El  uso de la violencia extrema y el autosacrificio como vía  de consecución de objetivos políticos por parte de grupos y estados cuenta con larga tradición. Cuenta Robert Pape en Dying to win: the strategic logic of suicide terrorism que en tiempos de Cristo, la violencia de sectas judías como los zelotes y sicarios como respuesta a la ocupación romana incluyó ataques de este tipo. Mucho después, durante la Edad Media, la secta de los asesinos se hizo tristemente famosa en Oriente Medio, mientras que el intento desesperado (y frustrado) de Japón de obtener una paz negociada con Estados Unidos en la II Guerra Mundial indujo a los  kamikaze a la inmolación. En apenas diez  meses (de octubre de 1944 a 1945), 3.843 pilotos nipones dieron su vida con esas tácticas, hundiendo al menos 375 buques y provocando 12.300 muertes y 36.400 heridos. Sin resultado, porque el  lanzamiento de las bombas atómicas en Hiroshima y Nagasaki pulverizó cualquier perspectiva de paz negociada.

El perfil psicológico, religioso y educativo de una persona dispuesta al sacrificio de su vida se resiste a una categorización sencilla: si la viencia religiosa de muchos terroristas islamistas es superficial,  el nivel educativo de muchos suicidas dista de ser básico: no faltan quienes disponen de estudios universitarios. Tampoco son sólo solteros: muchos de los mayores de 30 años estaban casados y con hijos, y tampoco ‘lobos solitarios’, aunque actúen solos, porque sienten que pertenecen y reciben el apoyo de un grupo, aunque sea a distancia.

El juicio moral depende de las emociones

Una investigación publicada en la revista Nature en 2007 por un equipo de la Universidad de Iowa y Harvard y recogida por el diario El País (elpais.com/diario/2007/03/22/sociedad/1174518002_850215.html) abundó en la poderosa influencia de las emociones en el juicio moral. Personas con daños en el córtex prefrontal ventromedial (VPMC), uno de los nodos centrales en la expresión cerebral de las emociones, perdían capacidad de empatía y de compasión en la toma de decisiones extremas. En este caso, el dilema a responder era: ‘un amigo está infectado por un virus y planea contagiar a otros. Algunos morirán. Tu única opción es dejar que ocurra o matarle. ¿Aprietas el gatillo?’

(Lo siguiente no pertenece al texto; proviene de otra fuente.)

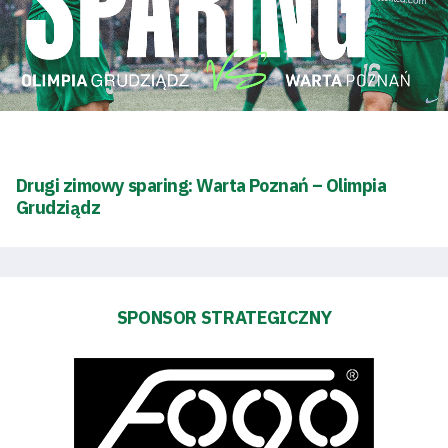
Regulaminy
Aleja
Warciarzy
#WARTOpobrać
Drugi zimowy sparing: Warta Poznań – Olimpia
Prowizja
Grudziądz
pośredników
transakcyjnych
SPONSOR STRATEGICZNY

Montse Payà, del grupo de Educación Moral de la Universidad de Barcelona, interpreta al respecto que «el juicio moral es tanto racional como sentimental. El sentimiento, en ocasiones, necesita ser dirigido por la razón. La razón sin el sentimiento, no dirige a la acción, puede hacer que no te sientas comprometido a seguir sus dictados». Como ejemplo de esta interacción, explica que «puede caerte mal alguien, pero no por ello debes dejar de reconocer sus cualidades, sus éxitos, o el trabajo bien hecho que realice».

Sobre los diferentes tipos de violencia, Myriam García llama a prestar atención a que se vive en una época de mucha violencia simbólica, «latente y casi invisible, pero que está ahí».